You decided to make a porno with gummy bears and things went downhill from there.
I'm pretty sure if an eight year old calls you a whore.. it's true. just saying.
It is 8 o'clock in the morning and there is already blood all over one of the stalls in the bathroom. What has your St. Patrick's day done for you?
we were totes just talking about. huu in the bathbub. 5 girlszzz
Restaurants Roasting People Who Gave Them Negative Yelp Reviews (25 Pics)
it was not a walk of shame, it was a ferry ride of shame, and i'm not ashamed, so technically it was just an early morning ferry ride. wearing yesterday's clothing
and semen
Shit stained towel. The very symbol of how much closer we are as friends. Fall 011... beautiful disaster
We legitimately thought something was wrong with you until someone pointed out you were just doing the thriller dance
As for the 14 hours of vodka.

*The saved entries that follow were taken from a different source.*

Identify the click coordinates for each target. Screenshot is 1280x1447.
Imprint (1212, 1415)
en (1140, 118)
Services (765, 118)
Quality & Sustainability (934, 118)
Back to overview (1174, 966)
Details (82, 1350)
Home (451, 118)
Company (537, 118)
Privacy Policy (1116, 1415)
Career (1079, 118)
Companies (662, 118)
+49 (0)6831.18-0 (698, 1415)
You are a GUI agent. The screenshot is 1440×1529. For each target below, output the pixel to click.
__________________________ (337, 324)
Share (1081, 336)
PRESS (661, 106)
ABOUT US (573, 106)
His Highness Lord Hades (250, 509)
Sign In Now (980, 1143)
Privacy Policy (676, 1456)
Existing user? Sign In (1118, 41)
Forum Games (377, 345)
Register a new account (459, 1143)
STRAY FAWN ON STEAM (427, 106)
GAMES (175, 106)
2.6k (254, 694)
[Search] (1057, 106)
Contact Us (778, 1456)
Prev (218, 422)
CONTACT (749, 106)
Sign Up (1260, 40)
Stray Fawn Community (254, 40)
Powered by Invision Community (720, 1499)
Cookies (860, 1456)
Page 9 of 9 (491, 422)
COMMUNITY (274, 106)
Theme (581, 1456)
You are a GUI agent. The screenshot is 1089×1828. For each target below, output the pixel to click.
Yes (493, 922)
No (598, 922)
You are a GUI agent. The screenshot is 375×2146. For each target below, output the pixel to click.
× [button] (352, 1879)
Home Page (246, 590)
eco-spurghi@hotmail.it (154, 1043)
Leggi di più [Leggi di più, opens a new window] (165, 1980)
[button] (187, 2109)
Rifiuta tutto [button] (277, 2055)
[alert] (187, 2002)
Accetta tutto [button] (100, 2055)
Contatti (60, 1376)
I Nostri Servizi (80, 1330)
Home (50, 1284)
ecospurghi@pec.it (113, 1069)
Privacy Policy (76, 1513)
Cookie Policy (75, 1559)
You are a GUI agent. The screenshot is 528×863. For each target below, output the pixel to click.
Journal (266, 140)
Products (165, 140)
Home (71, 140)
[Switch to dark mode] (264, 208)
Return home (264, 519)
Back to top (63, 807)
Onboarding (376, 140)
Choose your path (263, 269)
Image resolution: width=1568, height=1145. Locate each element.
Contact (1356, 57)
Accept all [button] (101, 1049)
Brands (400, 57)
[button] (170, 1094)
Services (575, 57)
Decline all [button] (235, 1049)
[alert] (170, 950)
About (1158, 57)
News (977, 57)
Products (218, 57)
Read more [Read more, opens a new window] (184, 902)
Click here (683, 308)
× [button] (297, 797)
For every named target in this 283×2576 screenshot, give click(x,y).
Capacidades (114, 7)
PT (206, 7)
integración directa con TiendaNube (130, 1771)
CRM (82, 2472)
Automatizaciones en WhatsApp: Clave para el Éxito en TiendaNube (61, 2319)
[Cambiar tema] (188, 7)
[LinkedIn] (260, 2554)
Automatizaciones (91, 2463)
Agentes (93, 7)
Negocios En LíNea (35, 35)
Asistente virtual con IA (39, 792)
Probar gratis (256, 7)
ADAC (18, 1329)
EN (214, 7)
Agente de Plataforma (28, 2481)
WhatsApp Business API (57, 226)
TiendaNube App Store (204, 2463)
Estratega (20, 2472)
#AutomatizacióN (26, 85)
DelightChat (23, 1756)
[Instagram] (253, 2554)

I am all that is man.
The judge mental looks i am getting while looking at porn on my phone sitting in the urgent care waiting room is gonna get way worse when they find out im here to see if im pregnant
Woman Posts Harassing DMs From Creep Online, Now He’s Upset Because People Told His Mom
Of course I have a pirate flag
Oh and apparently something happened that was related to "THIS IS SPARTA" but no one will tell me what I did.
So I'm going to blame my boobs hurting on that.
You fell in the corner and refused to get up unless someone helped you. And then you crawled under the pool table and took a nap.
I should buy myself lingerie for Valentine’s Day instead of a present for you because I am the present
Its because she suspects I'm a frequent drug user, which I am, but I am going to make her feel like she is crazy for believing it.
Nothing wrong with a little cat scratch fever. You have toys?
A few, plus a dildo molded from a porn star that I've always been too intimidated of to actually use, but it's the apocalypse, and momma didn't raise no quitter.